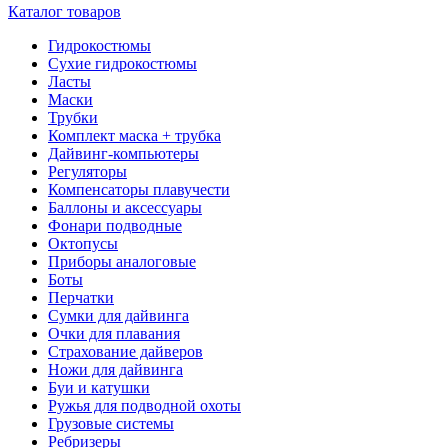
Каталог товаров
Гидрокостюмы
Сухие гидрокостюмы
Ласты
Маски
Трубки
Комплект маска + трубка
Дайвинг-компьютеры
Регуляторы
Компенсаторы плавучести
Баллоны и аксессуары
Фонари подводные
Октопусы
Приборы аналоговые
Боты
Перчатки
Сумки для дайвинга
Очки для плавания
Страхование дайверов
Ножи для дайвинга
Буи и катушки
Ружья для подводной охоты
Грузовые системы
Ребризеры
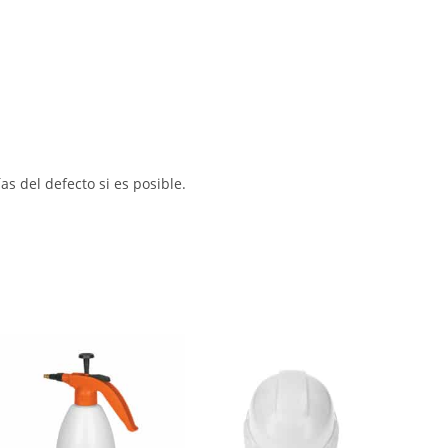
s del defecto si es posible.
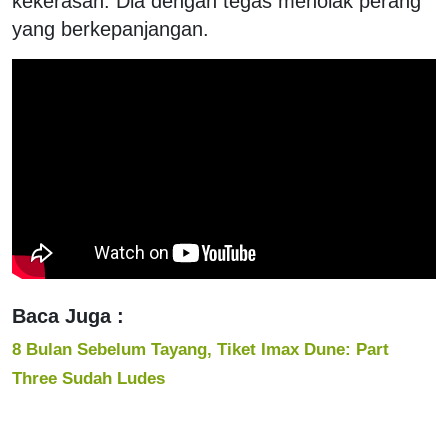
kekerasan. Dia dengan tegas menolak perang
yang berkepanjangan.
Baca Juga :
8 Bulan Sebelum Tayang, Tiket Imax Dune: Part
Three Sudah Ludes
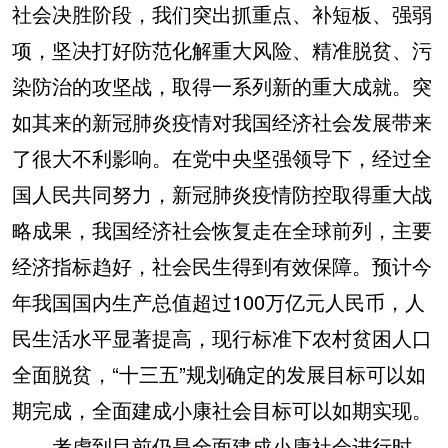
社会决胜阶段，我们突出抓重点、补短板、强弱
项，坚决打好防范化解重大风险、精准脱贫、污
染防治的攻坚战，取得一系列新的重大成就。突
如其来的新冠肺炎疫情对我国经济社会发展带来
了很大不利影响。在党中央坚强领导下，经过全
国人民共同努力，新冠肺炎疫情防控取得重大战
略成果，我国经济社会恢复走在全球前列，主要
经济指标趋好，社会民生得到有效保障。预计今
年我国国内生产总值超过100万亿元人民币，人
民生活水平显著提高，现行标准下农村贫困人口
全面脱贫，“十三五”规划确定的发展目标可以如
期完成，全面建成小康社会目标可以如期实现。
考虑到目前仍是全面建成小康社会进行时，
...
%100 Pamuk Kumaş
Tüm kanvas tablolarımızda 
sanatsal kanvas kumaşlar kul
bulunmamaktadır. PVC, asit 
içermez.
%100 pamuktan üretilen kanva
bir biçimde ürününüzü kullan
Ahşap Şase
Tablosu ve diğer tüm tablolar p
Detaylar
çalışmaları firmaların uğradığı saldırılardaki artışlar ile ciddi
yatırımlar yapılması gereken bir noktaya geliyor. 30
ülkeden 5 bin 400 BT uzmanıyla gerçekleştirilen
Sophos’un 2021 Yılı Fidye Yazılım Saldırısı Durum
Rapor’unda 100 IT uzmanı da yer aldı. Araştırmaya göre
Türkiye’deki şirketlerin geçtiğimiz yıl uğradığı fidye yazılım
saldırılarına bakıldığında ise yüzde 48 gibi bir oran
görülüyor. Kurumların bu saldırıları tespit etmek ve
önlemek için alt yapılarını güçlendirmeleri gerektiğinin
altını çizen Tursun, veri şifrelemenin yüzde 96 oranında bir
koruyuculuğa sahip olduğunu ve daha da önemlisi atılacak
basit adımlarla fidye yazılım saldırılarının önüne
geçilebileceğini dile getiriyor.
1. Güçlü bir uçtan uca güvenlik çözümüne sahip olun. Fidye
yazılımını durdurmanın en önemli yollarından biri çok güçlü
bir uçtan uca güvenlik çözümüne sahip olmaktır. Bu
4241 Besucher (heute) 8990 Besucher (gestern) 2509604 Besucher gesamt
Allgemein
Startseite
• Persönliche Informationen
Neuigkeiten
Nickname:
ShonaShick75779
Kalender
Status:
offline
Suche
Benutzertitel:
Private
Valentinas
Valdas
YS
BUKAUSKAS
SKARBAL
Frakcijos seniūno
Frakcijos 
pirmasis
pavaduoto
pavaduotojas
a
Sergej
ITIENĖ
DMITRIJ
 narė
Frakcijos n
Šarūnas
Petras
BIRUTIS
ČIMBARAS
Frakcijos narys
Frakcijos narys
--
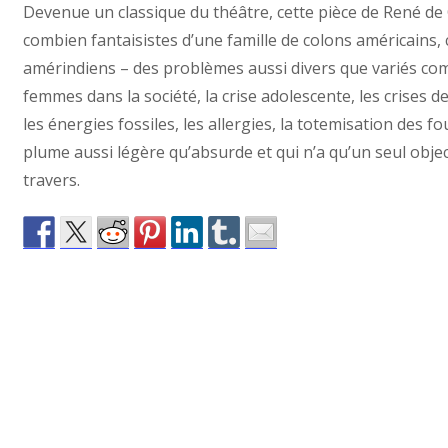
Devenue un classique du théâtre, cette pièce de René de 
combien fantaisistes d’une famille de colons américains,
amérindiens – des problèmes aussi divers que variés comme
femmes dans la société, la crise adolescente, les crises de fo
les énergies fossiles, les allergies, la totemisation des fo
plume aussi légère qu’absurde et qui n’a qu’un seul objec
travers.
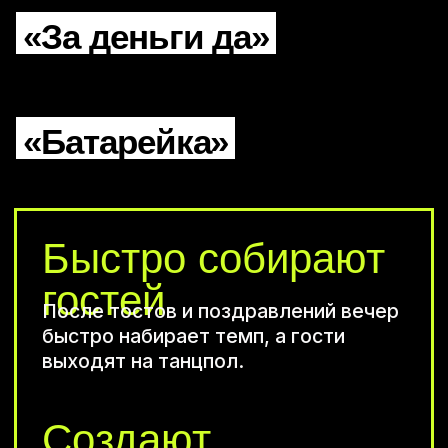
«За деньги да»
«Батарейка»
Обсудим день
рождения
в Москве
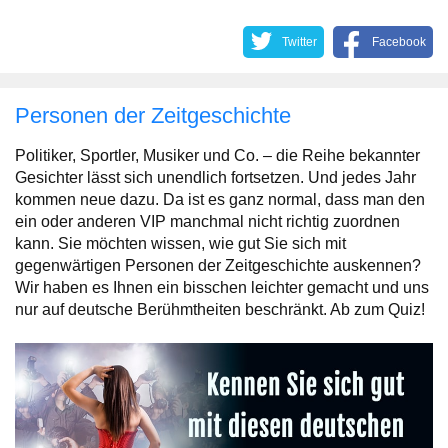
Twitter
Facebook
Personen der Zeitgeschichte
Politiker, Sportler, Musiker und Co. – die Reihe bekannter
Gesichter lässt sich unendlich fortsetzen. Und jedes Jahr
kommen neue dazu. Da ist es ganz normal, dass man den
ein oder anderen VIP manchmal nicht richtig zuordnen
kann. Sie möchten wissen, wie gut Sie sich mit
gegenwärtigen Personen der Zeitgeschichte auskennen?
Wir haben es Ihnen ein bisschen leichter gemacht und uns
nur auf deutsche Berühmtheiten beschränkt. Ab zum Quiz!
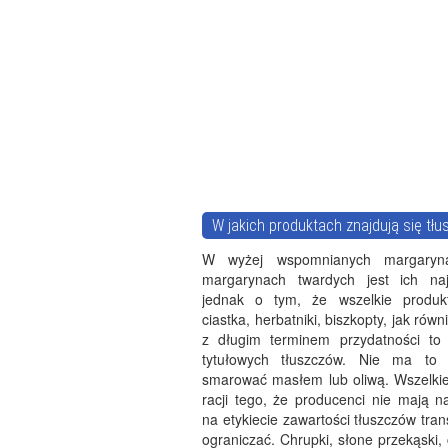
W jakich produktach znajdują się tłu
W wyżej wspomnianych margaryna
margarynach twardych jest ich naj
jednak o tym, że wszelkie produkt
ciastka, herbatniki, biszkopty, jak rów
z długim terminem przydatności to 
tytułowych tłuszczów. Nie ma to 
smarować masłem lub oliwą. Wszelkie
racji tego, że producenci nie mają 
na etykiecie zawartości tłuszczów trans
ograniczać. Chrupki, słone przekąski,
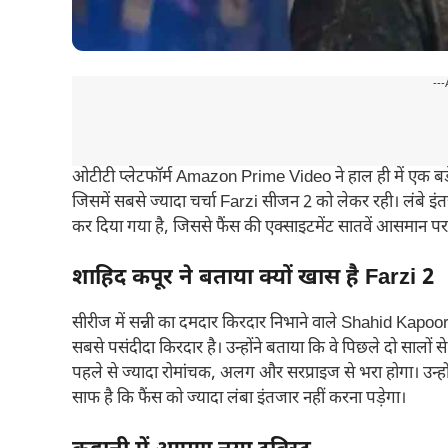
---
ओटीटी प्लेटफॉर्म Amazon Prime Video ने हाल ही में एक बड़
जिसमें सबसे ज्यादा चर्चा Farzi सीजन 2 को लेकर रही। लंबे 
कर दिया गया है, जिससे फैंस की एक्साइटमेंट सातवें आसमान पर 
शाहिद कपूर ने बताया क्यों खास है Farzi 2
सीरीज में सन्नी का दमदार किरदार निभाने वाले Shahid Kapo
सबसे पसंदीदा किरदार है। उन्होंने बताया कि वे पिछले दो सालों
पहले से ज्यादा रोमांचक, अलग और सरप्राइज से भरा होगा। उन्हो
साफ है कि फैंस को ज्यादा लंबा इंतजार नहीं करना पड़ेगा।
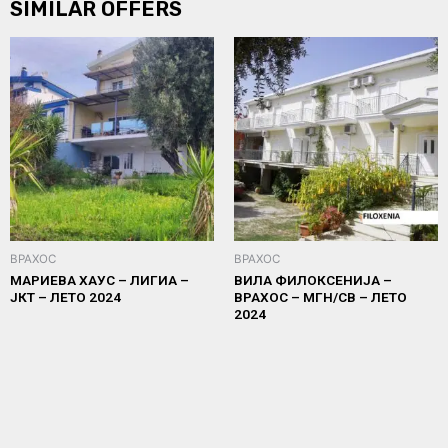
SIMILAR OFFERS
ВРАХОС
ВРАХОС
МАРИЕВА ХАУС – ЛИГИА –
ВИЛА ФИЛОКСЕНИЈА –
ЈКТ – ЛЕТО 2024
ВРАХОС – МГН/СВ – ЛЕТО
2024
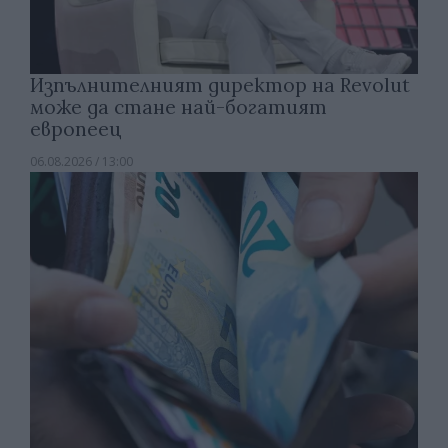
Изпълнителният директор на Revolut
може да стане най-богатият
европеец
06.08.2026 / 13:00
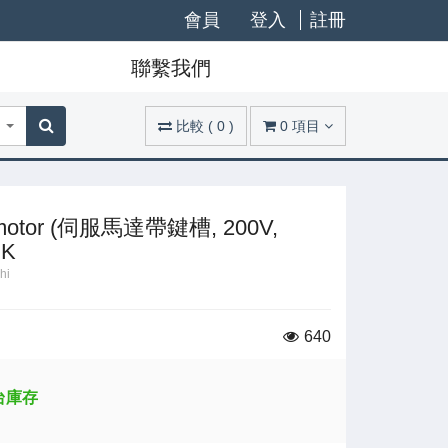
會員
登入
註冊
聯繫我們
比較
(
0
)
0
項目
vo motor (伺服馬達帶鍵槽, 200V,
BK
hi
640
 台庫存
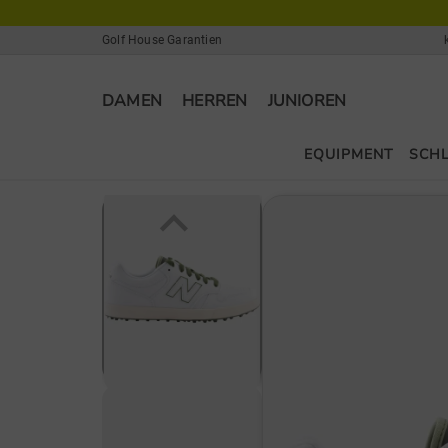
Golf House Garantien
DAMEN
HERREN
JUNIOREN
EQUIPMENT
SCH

- [Your assignment] Go through the preceding material and copy each line that has the word "tłuszczów".

- [Problem solution]
tytułowych tłuszczów. Nie ma to 
na etykiecie zawartości tłuszczów trans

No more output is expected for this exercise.